What will Russia say today to Syria?Posted: 07/02/2012
This seems to be the sound of failed UN diplomacy: the Baba Amr district of the city of Homs under fire days after Russia and China vetoed a UN Security Council Resolution calling on President Bashar al-Assad to relinquish power and allow for free elections. With much criticism of Russia’s veto, Russian Foreign Minister Sergey Lavrov has just arrived in Damascus, in the hope of launching a new Russian diplomatic initiative to stem the violence.
‘After being hammered so much by so many other countries, they [the Russians] need to regain some of their lustre, and … prove they aren’t whitewashing Assad’s crimes and oppression,’ IISS Middle East Senior Fellow Emile Hokayem, tells today’s Wall Street Journal.
However, at a discussion meeting at Arundel House yesterday, our Mideast analyst said that Russia had lost credibility among the Syrian opposition and there were doubts about whether it could broker a deal.
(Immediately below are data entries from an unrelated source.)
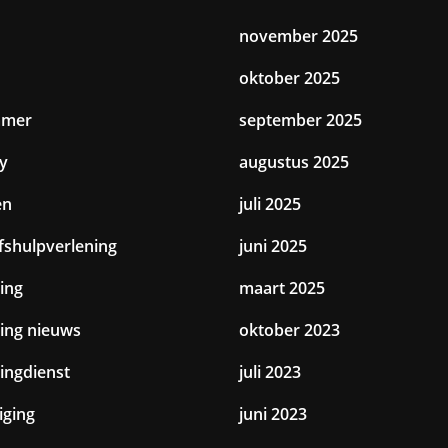
november 2025
oktober 2025
amer
september 2025
y
augustus 2025
en
juli 2025
jfshulpverlening
juni 2025
ing
maart 2025
ting nieuws
oktober 2023
tingdienst
juli 2023
iging
juni 2023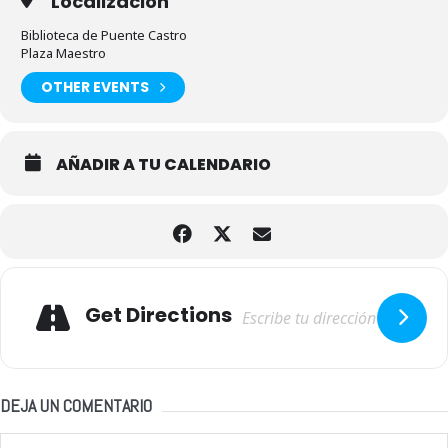
Localización
Biblioteca de Puente Castro
Plaza Maestro
OTHER EVENTS
AÑADIR A TU CALENDARIO
Adresse
Get Directions
DEJA UN COMENTARIO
He added that there were ‘big questions about what kind of message’ the Russians were going to have for the Syrian government. ‘If you’re very cynical you think that the Russians are going to tell them: “Do it as quickly as you can, use as much firepower as you need, and be done with this.”
‘But I assume even Russian intelligence estimates are that Assad is on very shaky ground. … More probably the Russians will ask Assad to give them something so that they can tell the world that Russia can deliver – it’s not all [about] obstruction at the Security Council, it’s also able to leverage its own influence with Assad to obtain some of those domestic reforms; we’re talking about a few constitutional changes, the promise of elections, new political parties law and so on.’
Meanwhile, Ankara has announced its own diplomatic initiative ‘with those countries who stand by the Syrian people, not the regime’.
‘Whether the Turks are confident with that role, and how overt or covert it is, are key considerations,’ Hokayem said.